I will be there Friday afternoon. Big grey Ford pick 'em up truck. Can't miss me.

willbo


----------



## Sea-Slug (May 28, 2004)

*Good Luck*

Good luck to everybody. My wife just shelled my Tranny on my Ford. Maybe next year.


----------



## Dolphin Girl (May 21, 2004)

FYI, I was coming home from Galveston around 2 this morning and it looked like High Island had gotten quite a bit of rain. All of the small ditches had a few inches of standing water in them.
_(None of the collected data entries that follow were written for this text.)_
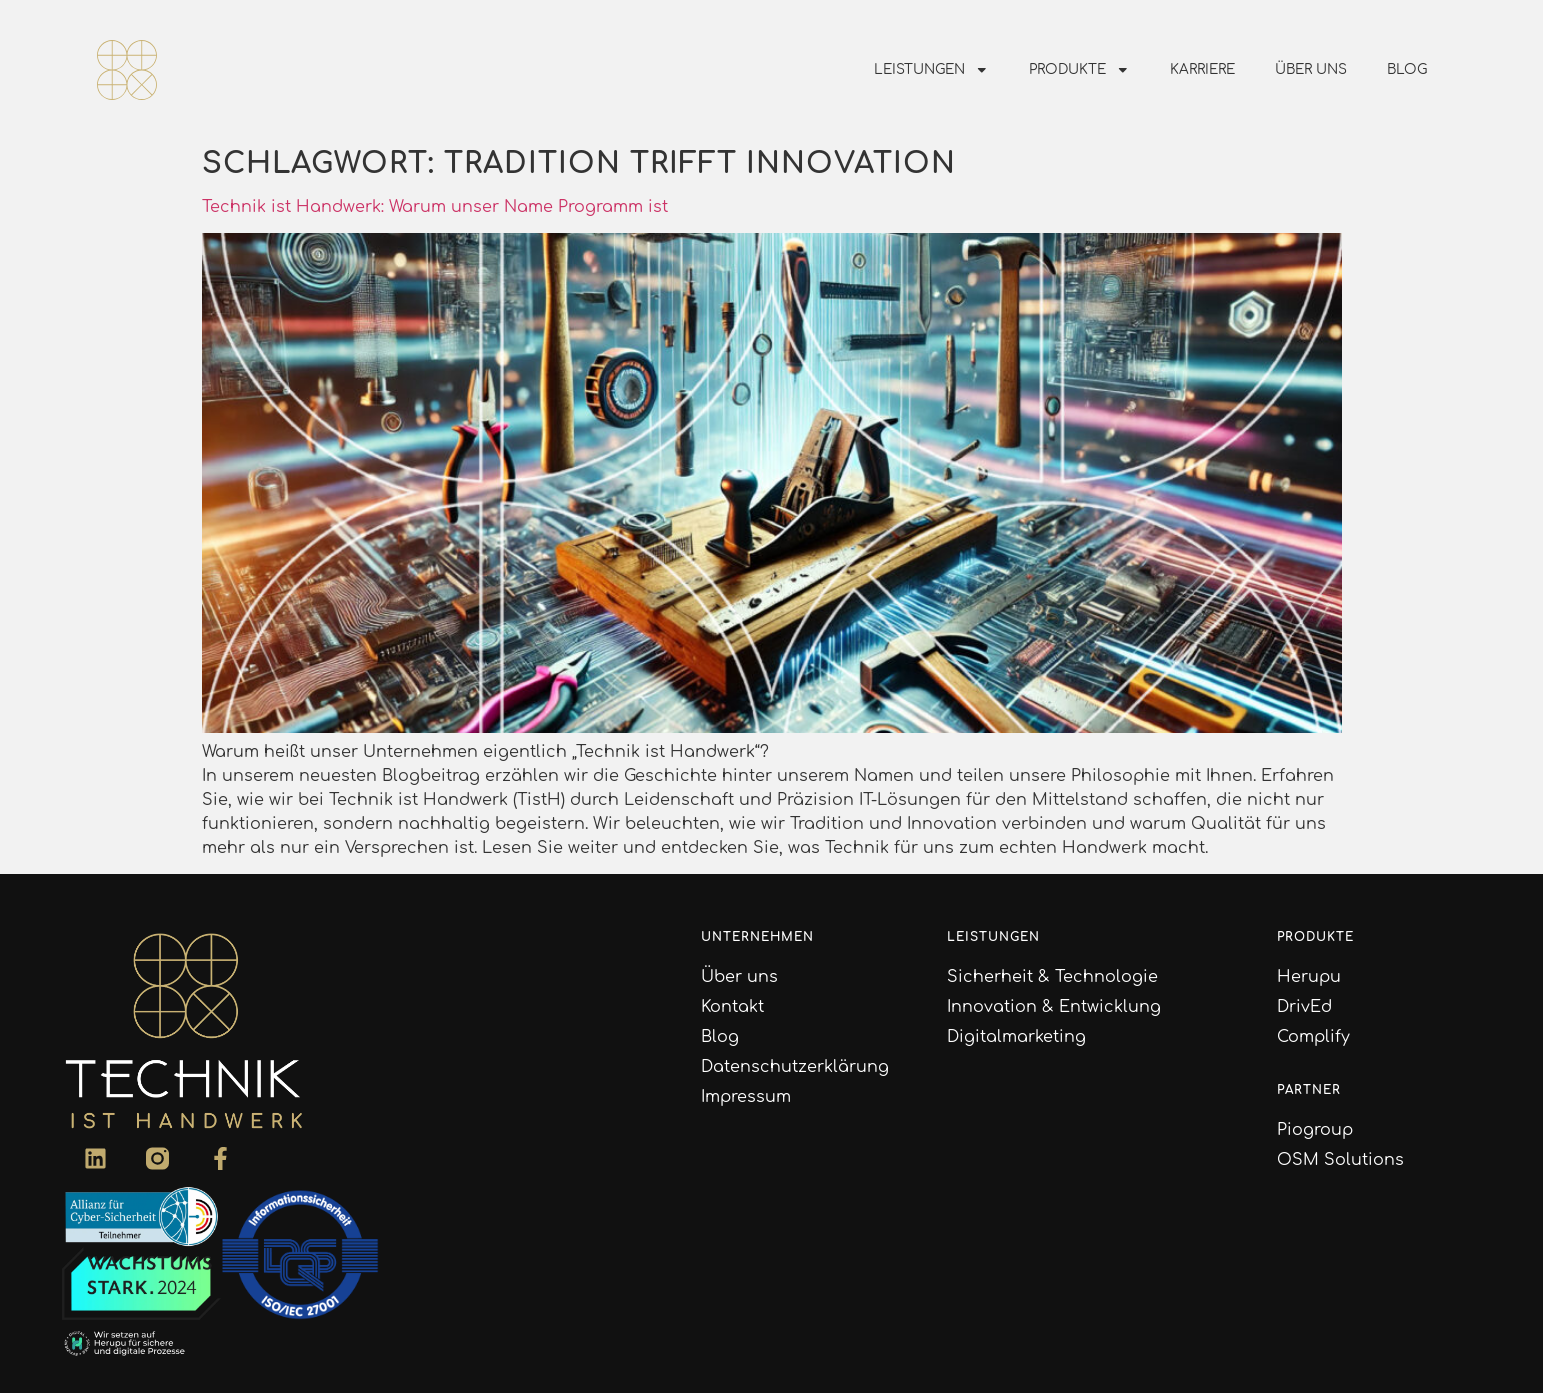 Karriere (1202, 69)
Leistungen (931, 70)
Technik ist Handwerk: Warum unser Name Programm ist (435, 207)
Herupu (1309, 977)
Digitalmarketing (1016, 1037)
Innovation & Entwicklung (1054, 1007)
That should have helped the sand situation.


----------



## spambulance (Jul 23, 2004)

*High Is. Wed 8.11*

I was at HI all day yesterday. We got a sprinkle of rain down there, but not much to improve conditions... for non-4x4s. This was just past the barricades.

I won't be able to make it to the BumRun, but best of luck to y'all. 
The last six sting rays I've run out came back chewed up and/or spit out, without any hook ups... I guess they don't call them sharks for nothing!
Enjoy the Run.


----------



## Dolphin Girl (May 21, 2004)

spambulance said:


> I was at HI all day yesterday. We got a sprinkle of rain down there, but not much to improve conditions... for non-4x4s. This was just past the barricades.


I'm talking about late last night (sometime between 2 a.m. and 3 a.m.). The wheel paths on SH 87 were holding water as were the ditches.


----------



## herefishy (Jul 9, 2004)

Thanks for the reports for us 2wd...Guess I'll give it shot, if I can't get in, I can't get in. Not really going ot risk it too much. Only going down Fri night/sat morn anyway. I'll be in a black cherokee with gen and lights, prolly radio, microwave, tv, a/c,...just kidding, lights and that though we'll see how it goes. good luck to all.


----------